Today’s event in the small town of Iñapari, Peru, is ostensibly about regenerative ranching, a popular WWF program that helps communities better utilize their existing pastures while avoiding further deforestation. La Rosa hopes to use the trust WWF built in that program to steer the conversation toward the thornier issue of jaguars. Specifically, she wants to see if ranchers can imagine an improved version of coexistence with the big cats, especially with WWF’s efforts in the region to restore jaguar habitats and their ability to move across the landscape.

Cow pastures have long since replaced rain forest alongside much of the nearby Interoceanic Highway. Yet the surrounding public lands remain prime habitat for the Amazon’s apex predator, making this fragmented zone ripe for conflict. Quantifying cat-caused mortalities is tricky in the absence of hard data. Anecdotally, however, many ranchers view jaguars as a serious economic threat, and since it’s generally illegal to kill a jaguar, incidences of retaliatory killing are rarely reported.

NOBLE NEIGHBORS | Collected as part of a broad effort to identify, monitor, and understand jaguars and their movements across wild and people-dominated landscapes in Peru, these images show the diversity of habitat the animals inhabit and the unique characteristics of individual cats.

To get a better sense of the conflict, La Rosa reached out to 10 different ranching communities. The idea was to measure their tolerance levels for el tigre pintado, as the animal is locally known. She says what surprised her most when she started this work in 2022 was that each community had a unique perspective. Some really loved the jaguars and were keen to protect them; others closer to parklands had spent years sustaining losses while being lectured by environmentalists, making them resentful of conservation.

From August to October 2023, camera traps on the 12 properties recorded four jaguars and five pumas in the vicinity of the farms, suggesting close coexistence between the two predators. It also underscores the importance of recognizing that jaguars are not the only large carnivores moving through these spaces, emphasizing the need for accurate data and effective conflict-management strategies.

“We saw that people don’t just want to hear about the wildlife alone,” she explains. “We needed to link that with productivity and how wildlife is important for them in terms of the benefits they receive.” Jaguars, for example, are top predators that control wild herbivore populations, which might damage fields and crops.

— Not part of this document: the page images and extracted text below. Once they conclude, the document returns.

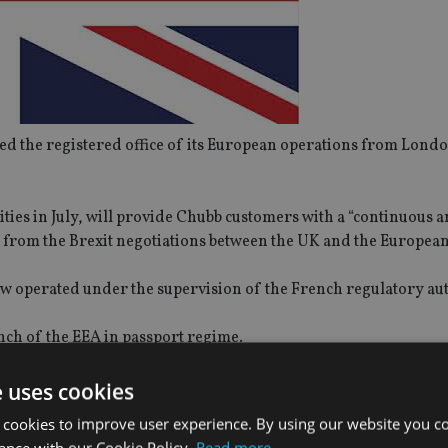
 the registered office of its European operations from Londo
ities in July, will provide Chubb customers with a “continuous 
d from the Brexit negotiations between the UK and the European
 operated under the supervision of the French regulatory au
nch of the EEA in passport regime.
UK’s Financial Conduct Authority.
e uses cookies
 cookies to improve user experience. By using our website you co
ance with our Cookie Policy.
Read more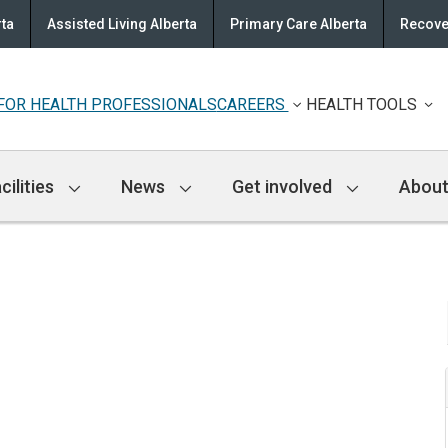
rta
Assisted Living Alberta
Primary Care Alberta
Recove
FOR HEALTH PROFESSIONALS
CAREERS
HEALTH TOOLS
cilities
News
Get involved
About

What La Rosa also learned and shares with the crowd today is that el tigre pintado was getting blamed for all kinds of livestock deaths, even if there wasn’t a whole lot of proof that the cat was, in fact, the culprit. So, she identified 12 ranchers for a pilot project on human-jaguar conflict management. All had small- or medium-sized lands where the economic toll of each cow fatality is greatest.

After establishing a baseline of their annual losses (which is important for demonstrating change), La Rosa worked with the ranchers to codesign and implement low-cost, anti-predation measures. Some installed perimeter fencing. Others added powerful LED floodlights to deter animals at night or opted for cowbells or similar aural deterrents. People added water sources and planted trees mid-pasture to stop cows from seeking shade along the forested periphery where predators are more likely to hide.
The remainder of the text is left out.